Eine Senseo nebst PCGHX-Tasse für den/die/das Bastelkeller, -ecke, -zimmer. 

Einen Speicherstick, auf den alles draufpasst, was man beim SysInstall alles braucht.


----------



## PCGH_Daniel_W (4. Februar 2008)

So sah übrigens mal ein PCGH Silent Kit aus:




			Dieser Inhalt steht nur eingeloggten Mitgliedern zur Verfügung.


----------



## patrock84 (4. Februar 2008)

Wenn es "extreme" sein sollte, wird es wohl auch kosten-intensiv. Die Frage ist nur was man damit erreichen möchte? Möchte man den Usern eine perfekte Lukü anbieten für max. OC, dann wird es teuer..

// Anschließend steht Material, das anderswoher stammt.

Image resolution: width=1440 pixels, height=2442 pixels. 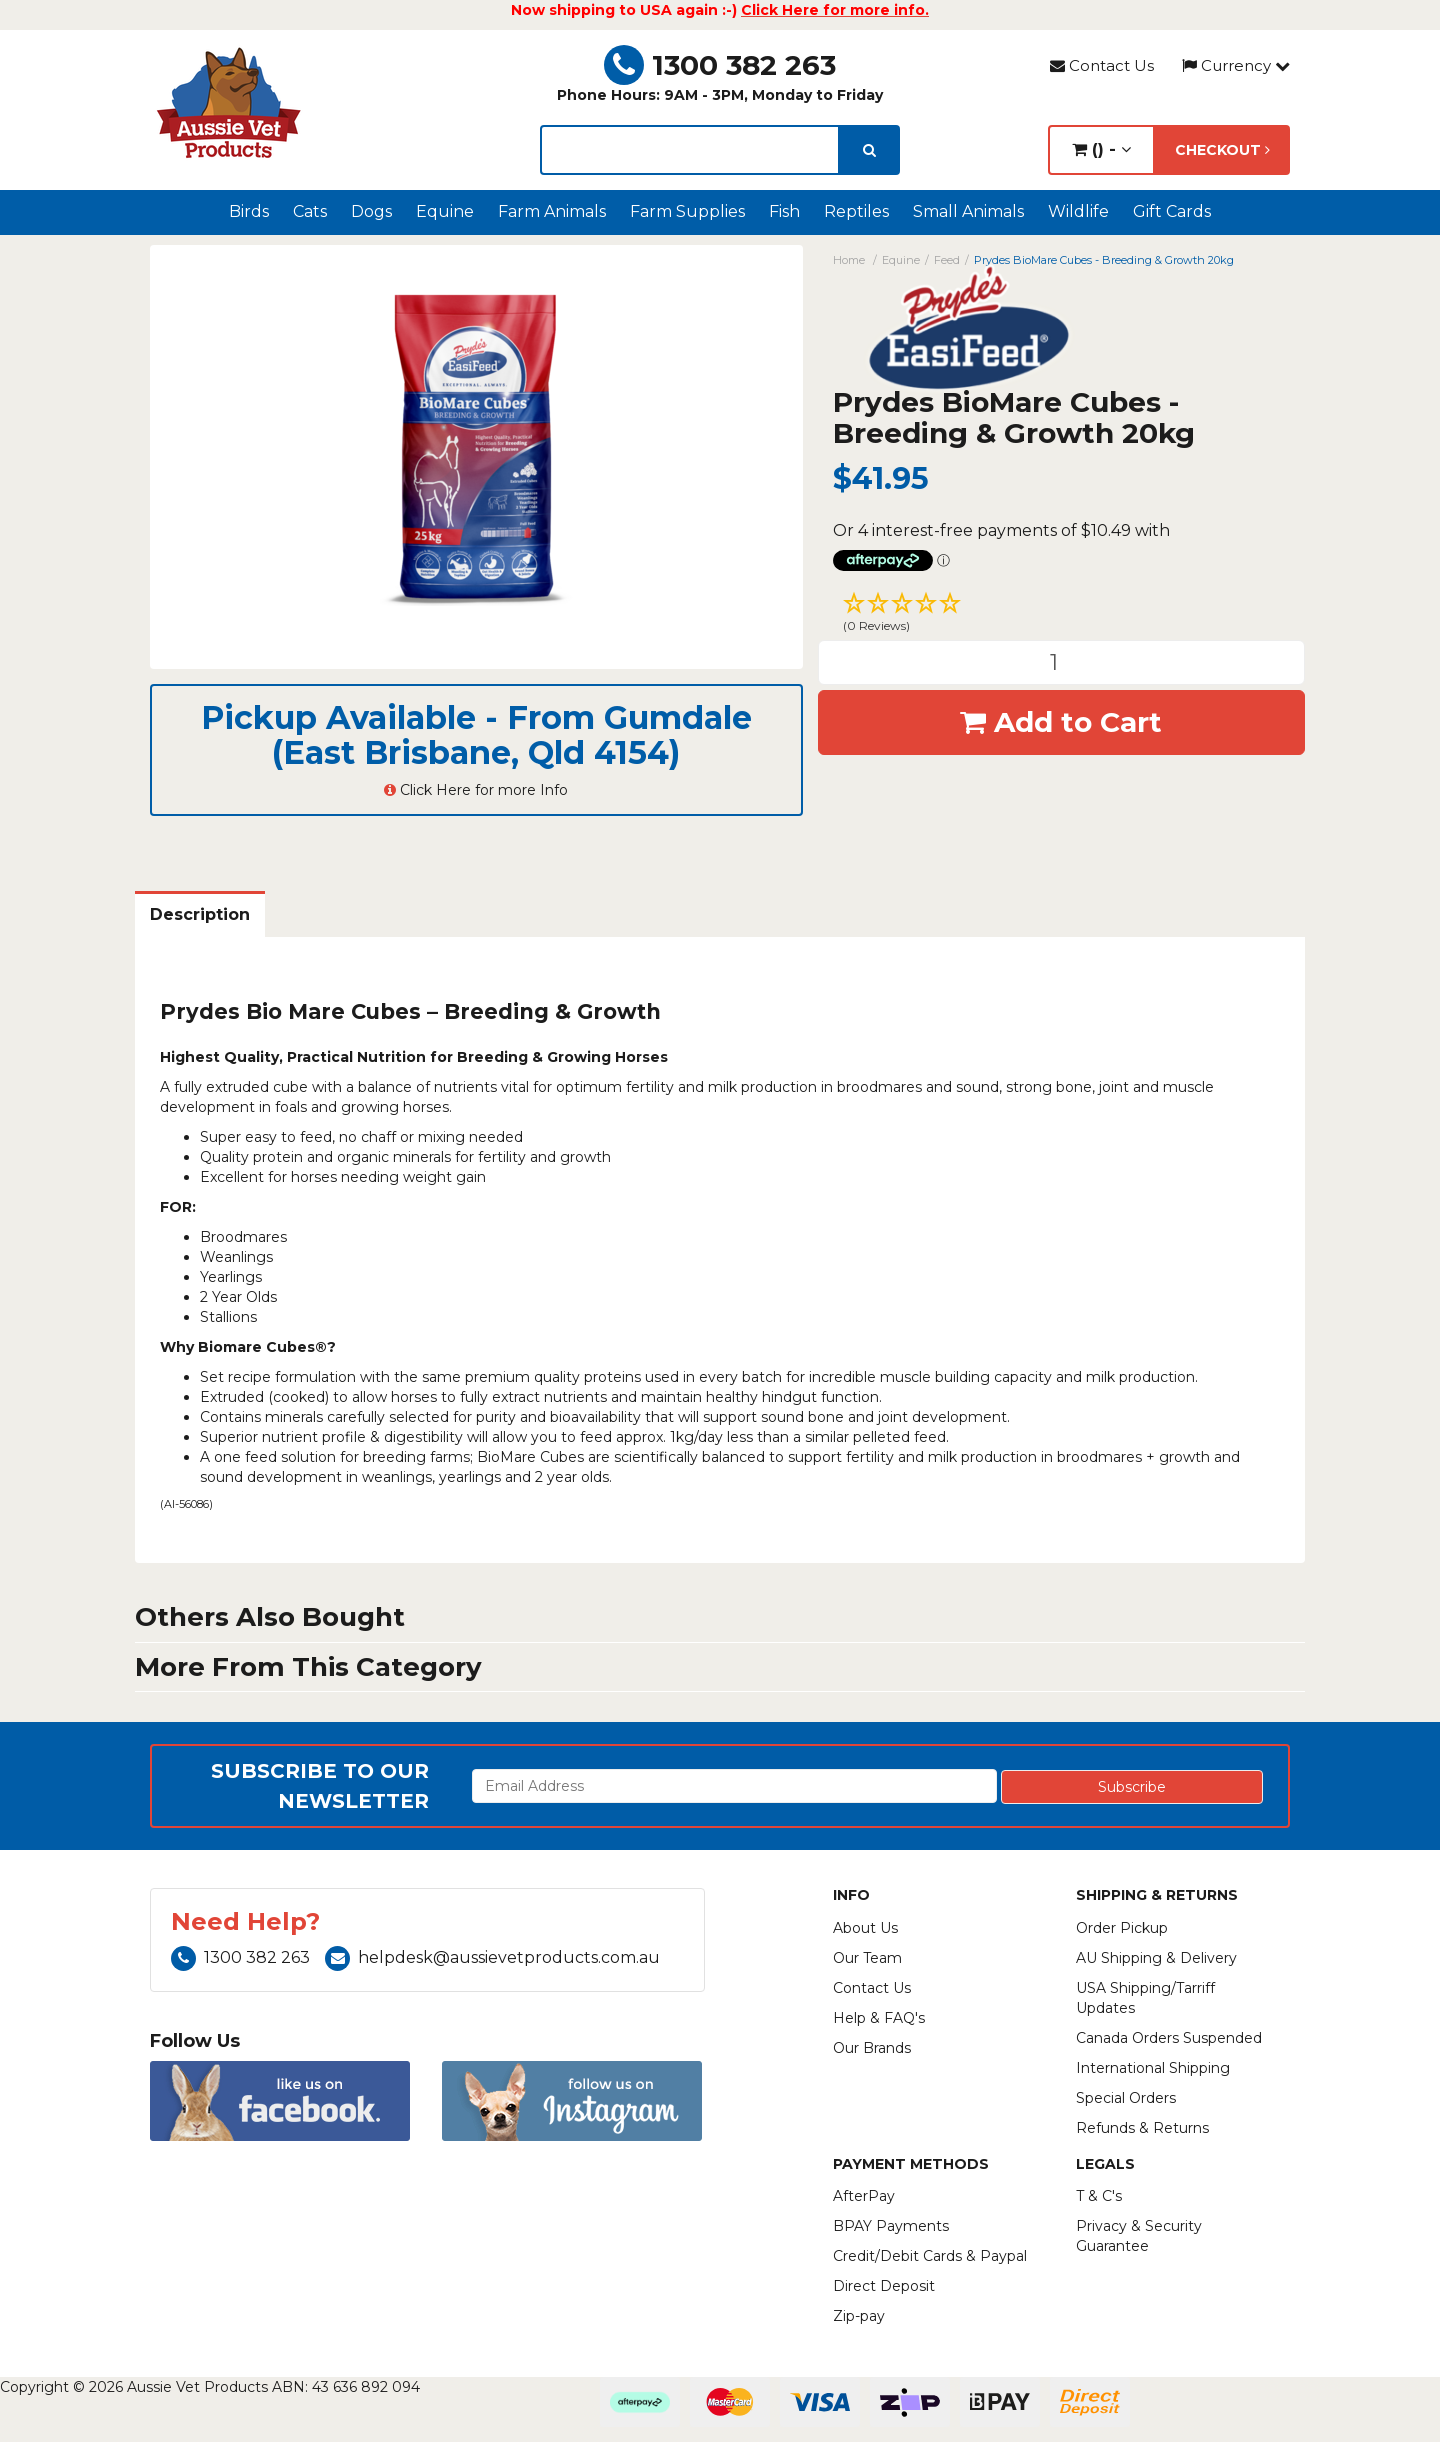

1-3 Scythe Ultra Kaze 2000 oder 3000
CPU:IFX-14
Spawa:HR-09 S & U
NB: HR-05 (SLi)
SB: HR-05 (SLi)

Werkzeug unter den Titel "extreme" anzubieten ist nun wirklich nicht das Gelbe vom Ei...


----------



## Marbus16 (4. Februar 2008)

- VR's
- Billig-Lötkolben
- Material für nen billig-Pot
- Armaflex


----------



## Stefan Payne (4. Februar 2008)

PCGH_Oliver schrieb:


> Wir überlegen uns momentan ein PC Games Hardware Extreme Kit zusammenzustellen, dass ihr zu einem vergünstigten Preis kaufen könnt. Ich habe schon meine Ideen, was darin enthalten sein könnte, möchte aber an dieser Stelle nochmal fragen. Vielleicht hat der ein oder andere ja noch gute Ideen. Von Kühlungskomponenten, über OC-Hilsmitteln bis zu Werkzeugen kann alles dabei sein, hauptsache Extreme
> 
> Ein Budget-Grenze gibt es für die Vorschläge keine. Nennt einfach alles. Wie teuer das Paket maximal werden sollte, klären wir, sobald die Komponenten einigermaßen eingegrenzt sind.


Need more input...
Was solls genau sein??

Auf jeden Fall schonmal ein 'Basic Kit, consumable':
- verschiedene Strapse
- diverse Widerstände
- Schrumpfschlauch
- PC Schrauben, Abstnadshalter
- ev. sehr sehr feines Elektronik Lötzinn, aber eher nicht
- ev. auch ein paar (regelbare) Spannungsregler (ev. mit Potentiometer)
- Anleitung zum Bau von Lüftersteuerungen z.B. ^_^

Basic Kit Tools:
Hochwertige Schraubendreher (gibt da AFAIK auch was von Knippex )
hochwertiger Seitenschneider, Abisolierzange, Spitzzanke (eher kleinere Modelle, Knippex!!)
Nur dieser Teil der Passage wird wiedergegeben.